The memory of that struggle which ultimately paved the way for the Australian Team to win the symbol of World Ocean racing supremacy The Admirals Cup still remains each time he wears his ‘storm suit’ to challenge natures elements.
During the next 21 days he will be focused on analysing the Queensland coastal weather with his son Lucas as they prepare to contest the 63rd Brisbane to Gladstone race with the Farr 40 class sloop Bribie Star.
Ken Down has often said – 'He has a score to settle after provisionally winning the 1979 Gladstone race on the water then losing the chance to sip Rum and Coke from the prestigious Courier-Mail Cup after a protest committee found Hot Bubbles had breached a rule on the start line.
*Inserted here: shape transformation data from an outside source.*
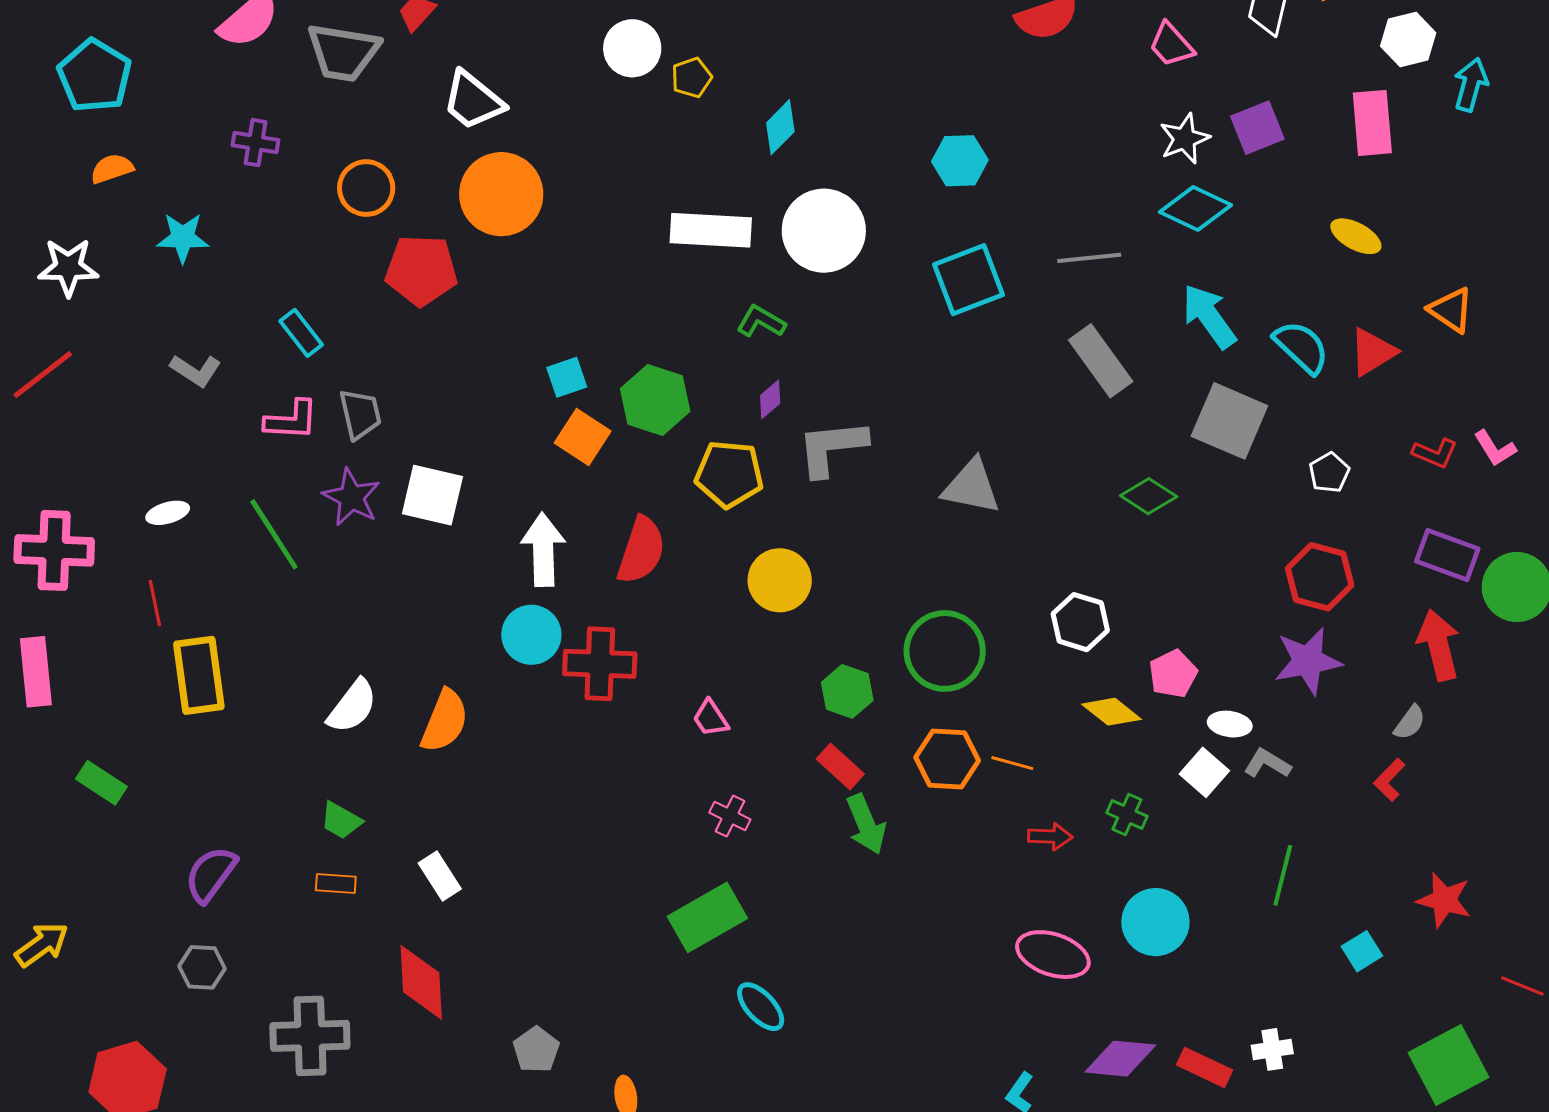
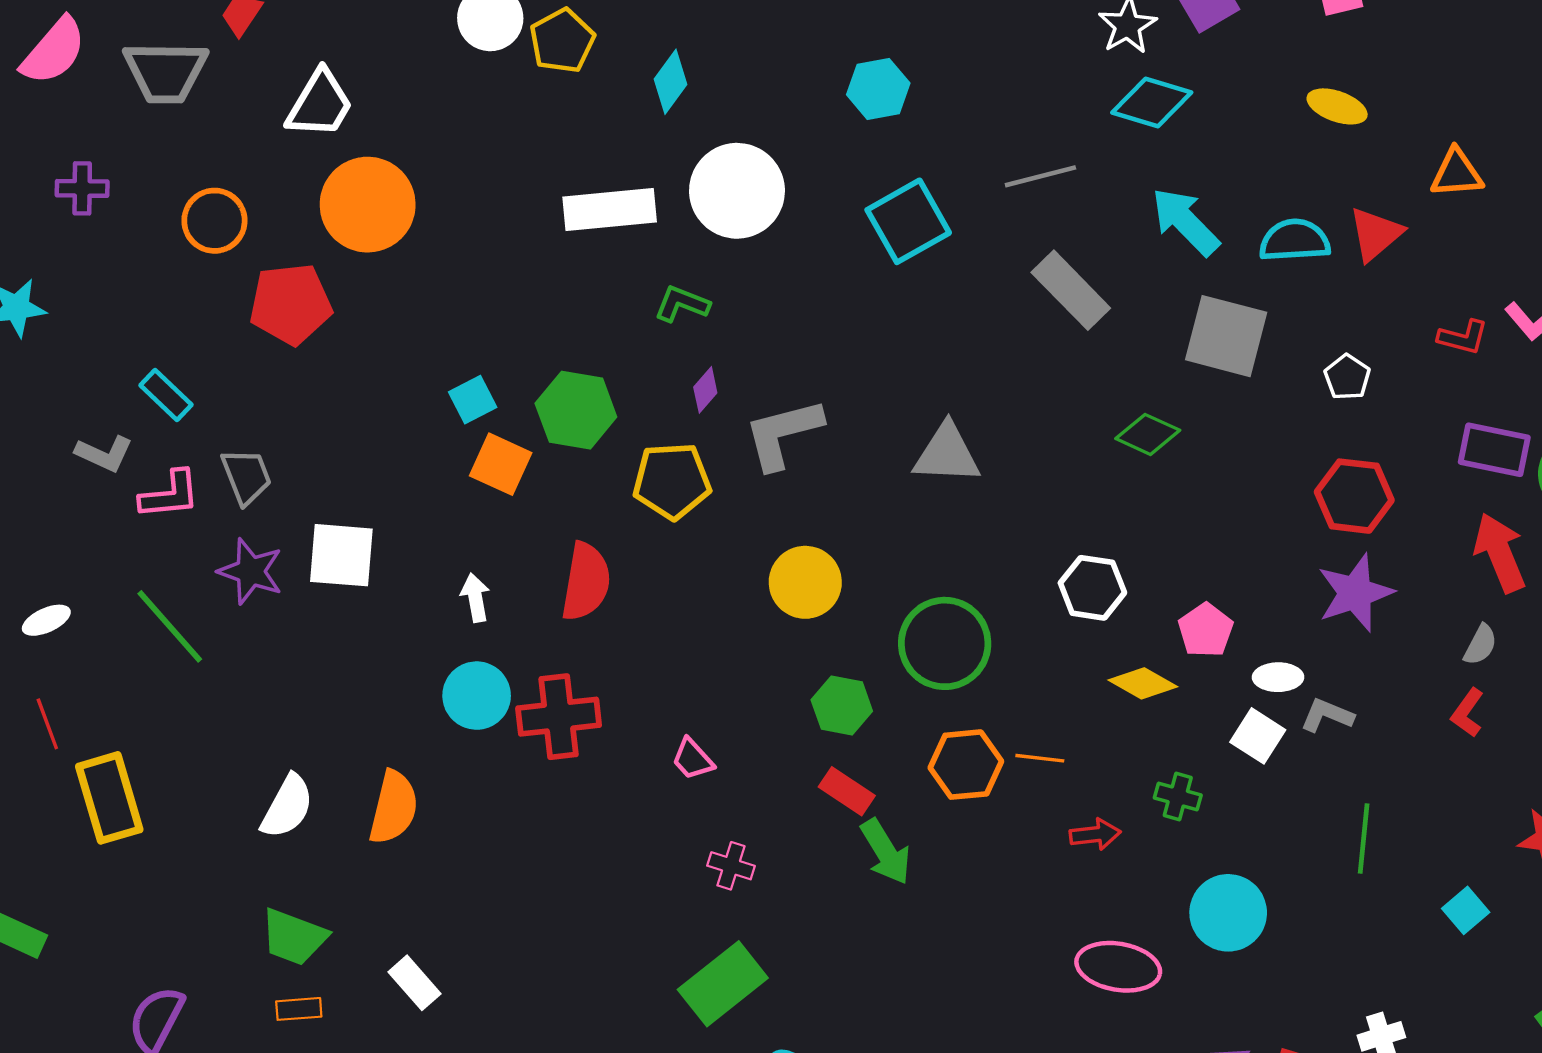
yellow pentagon: (692, 77) -> (562, 41), size x1.4
white trapezoid: (473, 101) -> (320, 104), turned -90
orange triangle: (1451, 310) -> (1457, 173), turned -30
cyan semicircle: (1301, 347) -> (1295, 240), turned -38
gray L-shape: (196, 370) -> (104, 454), moved
white arrow: (543, 550) -> (475, 598), size x0.6
yellow circle: (780, 580) -> (805, 582), moved
green trapezoid: (341, 820) -> (294, 937), size x1.4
This was a disappointing result for Ken Down and Mal Dawson the owner skipper of Hot Bubbles 11.
The 2011 coastal classic contested over 308 nautical miles presents the veteran offshore sailor with a new challenge.
In fact the father and son combination will become embroiled in a tactically demanding match race to repair some wounded pride from last year when Bribie Star finished third behind the David Lambourne helmed Lambourdini and the David Elliott skippered Eleven to decide Queensland’s fastest Farr 40.
Based on the 2010 result Lambourdini holds the ‘Bragging Rites’ with a marginal .08 knot speed advantage over Elleven while Bribie Star was another .04 knots off the pace.
Both Ken Down and son Lucas believe that Bribie Star will be on the pace when the second by second Farr 40 class match race begins on Good Friday (April 22).
Meanwhile the Bribie Star crew will need to make sure they make the right sail selection and pack the speed sailing spinnakers because Lambourdini and their other class rivals have upgraded their boat speed with consistent results in short course racing on Moreton Bay.
Race honours have been shared on the bay and the Lambourdini crew are aware that they will need to again be on the pace to retain their title as the best Farr 40 offshore racing combination.
Their marginal 2.9 seconds per nautical mile speed advantage stands to be challenged with their rival crews on David Elliott’s Ellleven, Ken Down’s Bribie Star, the John Lehman helmed Bobbie’s Girl and Russell Mc Cart’s Night Nurse all prepared to become engaged in a tactical dog fight for the honour of being Queensland’s fastest Farr 40 class offshore racing combination.